### Description of the task:
Across all lines of the entries, tally those with the word "take" in them. The reply is the tally, by itself.

Dataset content below:

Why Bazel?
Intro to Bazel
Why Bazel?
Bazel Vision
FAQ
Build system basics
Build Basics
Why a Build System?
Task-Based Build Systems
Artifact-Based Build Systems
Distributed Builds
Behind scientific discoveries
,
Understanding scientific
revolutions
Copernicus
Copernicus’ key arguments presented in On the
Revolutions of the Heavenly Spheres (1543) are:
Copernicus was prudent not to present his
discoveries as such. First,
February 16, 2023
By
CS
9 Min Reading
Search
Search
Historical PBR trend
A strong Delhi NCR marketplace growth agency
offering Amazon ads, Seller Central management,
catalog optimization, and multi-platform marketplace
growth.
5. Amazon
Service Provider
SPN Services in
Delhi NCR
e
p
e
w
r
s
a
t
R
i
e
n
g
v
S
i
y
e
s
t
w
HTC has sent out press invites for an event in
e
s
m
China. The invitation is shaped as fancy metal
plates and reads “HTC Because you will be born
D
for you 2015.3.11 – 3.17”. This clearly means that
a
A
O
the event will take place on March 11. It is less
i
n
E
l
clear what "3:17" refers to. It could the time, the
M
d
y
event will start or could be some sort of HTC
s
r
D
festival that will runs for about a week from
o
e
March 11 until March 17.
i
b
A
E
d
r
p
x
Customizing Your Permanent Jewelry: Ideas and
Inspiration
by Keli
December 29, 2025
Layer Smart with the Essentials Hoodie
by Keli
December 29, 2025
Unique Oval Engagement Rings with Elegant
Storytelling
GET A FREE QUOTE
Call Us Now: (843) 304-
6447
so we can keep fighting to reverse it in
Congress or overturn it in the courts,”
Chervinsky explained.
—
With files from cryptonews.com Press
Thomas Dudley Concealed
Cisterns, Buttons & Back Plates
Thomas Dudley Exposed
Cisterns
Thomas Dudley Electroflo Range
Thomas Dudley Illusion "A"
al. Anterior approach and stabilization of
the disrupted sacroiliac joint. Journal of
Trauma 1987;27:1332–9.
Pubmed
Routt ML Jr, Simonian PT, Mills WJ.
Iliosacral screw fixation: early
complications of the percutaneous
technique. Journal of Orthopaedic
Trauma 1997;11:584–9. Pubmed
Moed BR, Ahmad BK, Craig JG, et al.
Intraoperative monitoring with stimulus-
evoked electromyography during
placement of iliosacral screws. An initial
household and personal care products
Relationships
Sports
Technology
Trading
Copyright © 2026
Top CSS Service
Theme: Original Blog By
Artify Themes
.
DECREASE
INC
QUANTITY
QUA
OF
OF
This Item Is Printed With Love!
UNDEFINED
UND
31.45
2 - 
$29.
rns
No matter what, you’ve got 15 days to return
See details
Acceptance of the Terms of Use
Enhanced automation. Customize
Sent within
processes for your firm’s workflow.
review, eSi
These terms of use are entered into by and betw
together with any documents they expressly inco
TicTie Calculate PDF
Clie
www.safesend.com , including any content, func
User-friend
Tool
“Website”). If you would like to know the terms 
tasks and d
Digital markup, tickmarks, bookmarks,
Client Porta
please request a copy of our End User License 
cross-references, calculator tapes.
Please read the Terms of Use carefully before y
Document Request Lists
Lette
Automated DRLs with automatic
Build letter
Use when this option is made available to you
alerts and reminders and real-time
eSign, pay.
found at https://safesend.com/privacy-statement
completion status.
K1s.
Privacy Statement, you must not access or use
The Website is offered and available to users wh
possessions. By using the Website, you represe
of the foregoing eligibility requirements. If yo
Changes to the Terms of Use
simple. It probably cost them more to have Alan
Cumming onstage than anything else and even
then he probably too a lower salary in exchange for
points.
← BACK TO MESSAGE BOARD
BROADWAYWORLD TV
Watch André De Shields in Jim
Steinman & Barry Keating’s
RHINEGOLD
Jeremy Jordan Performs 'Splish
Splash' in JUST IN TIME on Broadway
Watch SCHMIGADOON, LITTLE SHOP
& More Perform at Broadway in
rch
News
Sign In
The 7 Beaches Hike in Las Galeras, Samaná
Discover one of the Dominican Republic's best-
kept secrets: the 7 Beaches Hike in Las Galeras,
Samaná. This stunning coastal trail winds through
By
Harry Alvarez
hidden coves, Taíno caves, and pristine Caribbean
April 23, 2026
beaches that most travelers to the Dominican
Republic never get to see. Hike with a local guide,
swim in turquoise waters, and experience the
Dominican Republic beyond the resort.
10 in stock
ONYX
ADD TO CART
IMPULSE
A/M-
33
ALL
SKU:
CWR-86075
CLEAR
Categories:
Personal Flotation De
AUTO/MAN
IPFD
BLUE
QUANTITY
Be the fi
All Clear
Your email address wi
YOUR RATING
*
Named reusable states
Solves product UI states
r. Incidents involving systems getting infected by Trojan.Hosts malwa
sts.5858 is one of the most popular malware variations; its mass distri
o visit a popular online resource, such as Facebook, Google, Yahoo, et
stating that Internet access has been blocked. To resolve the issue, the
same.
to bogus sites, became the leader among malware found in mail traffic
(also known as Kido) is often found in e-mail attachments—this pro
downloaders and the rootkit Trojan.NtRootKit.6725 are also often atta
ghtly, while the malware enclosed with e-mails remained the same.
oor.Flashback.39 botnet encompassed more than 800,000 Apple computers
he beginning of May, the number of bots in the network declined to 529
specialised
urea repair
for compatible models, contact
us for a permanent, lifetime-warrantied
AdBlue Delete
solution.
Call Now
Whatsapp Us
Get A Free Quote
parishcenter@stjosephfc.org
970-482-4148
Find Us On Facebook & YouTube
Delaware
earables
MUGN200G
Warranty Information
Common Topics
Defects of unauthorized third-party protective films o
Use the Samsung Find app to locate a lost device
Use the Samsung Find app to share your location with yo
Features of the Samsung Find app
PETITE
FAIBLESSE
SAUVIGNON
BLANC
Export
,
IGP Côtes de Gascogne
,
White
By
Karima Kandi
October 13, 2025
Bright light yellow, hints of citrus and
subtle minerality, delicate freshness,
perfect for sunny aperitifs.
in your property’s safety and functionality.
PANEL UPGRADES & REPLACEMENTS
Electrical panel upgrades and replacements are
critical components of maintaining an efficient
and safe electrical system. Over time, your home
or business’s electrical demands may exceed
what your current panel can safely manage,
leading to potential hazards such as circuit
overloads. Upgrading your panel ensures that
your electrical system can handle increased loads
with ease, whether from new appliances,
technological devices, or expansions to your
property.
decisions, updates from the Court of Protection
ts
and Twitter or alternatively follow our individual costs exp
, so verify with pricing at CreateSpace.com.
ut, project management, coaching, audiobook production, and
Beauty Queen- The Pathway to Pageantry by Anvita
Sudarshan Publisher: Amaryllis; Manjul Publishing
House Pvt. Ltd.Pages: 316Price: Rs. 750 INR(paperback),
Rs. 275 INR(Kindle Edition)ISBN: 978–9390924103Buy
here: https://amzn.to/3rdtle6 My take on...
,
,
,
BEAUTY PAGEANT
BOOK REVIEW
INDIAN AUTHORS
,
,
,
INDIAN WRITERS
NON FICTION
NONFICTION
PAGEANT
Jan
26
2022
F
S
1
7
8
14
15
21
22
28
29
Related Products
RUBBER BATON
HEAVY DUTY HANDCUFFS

End of Dataset content.

### Expected output:
2